In 2012, Volkswagen quietly discontinued its Routan minivan. It was the only time Volkswagen enthusiasts in America were glad to see a VW discontinued . . . assuming they noticed. It was a vehicle not too many people were aware VW was still making before it was dropped, and so, not too many people were aware that it had been discontinued.
So what was so bad about the Volkswagen Routan? There was nothing wrong with it, but it was a dull, tedious, uninspiring minivan that was developed with - yeah, big surprise - Chrysler. Chrysler minivans personify the very idea of dullness, and so many suburban dads in the late eighties were embarrassed to drive them (and their underpaid wives, being forced to sit with them through action movies on home video every Saturday night and watching women's reproductive rights being chipped away at, felt so f---in' sorry for them!) that they went out and bought SUVs. So, later, did their wives. Volkswagen at least still had the Vanagon and the EuroVan in the eighties and nineties, but they didn't sell in significant quantities. Volkswagen, deciding that its funky Transporters weren't clicking with American customers, decided to develop a minivan with Chrysler, which was like a gourmet chef working for a McDonald's restaurant.

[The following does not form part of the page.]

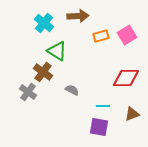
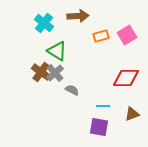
brown cross: moved 2 px left
gray cross: moved 27 px right, 19 px up; rotated 12 degrees clockwise
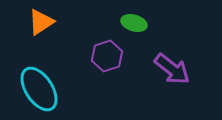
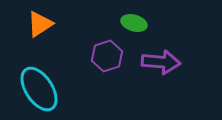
orange triangle: moved 1 px left, 2 px down
purple arrow: moved 11 px left, 7 px up; rotated 33 degrees counterclockwise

So, now that the Routan is gone, is VW now going to bring the Transporter back to the States? Or at least give us the Mazda 5-sized Touran? Sadly, the answer to both of those questions is no. Instead, Volkswagen has chosen to bless us with this:
This is the VW Cross Blue concept vehicle, which is almost certain to go into production, likely at the firm's Chattanooga, Tennessee plant. It's a three-seat-row "crossover" that's really more like a Ford Explorer or a Honda Pilot, powered by a unique diesel/electric hybrid system.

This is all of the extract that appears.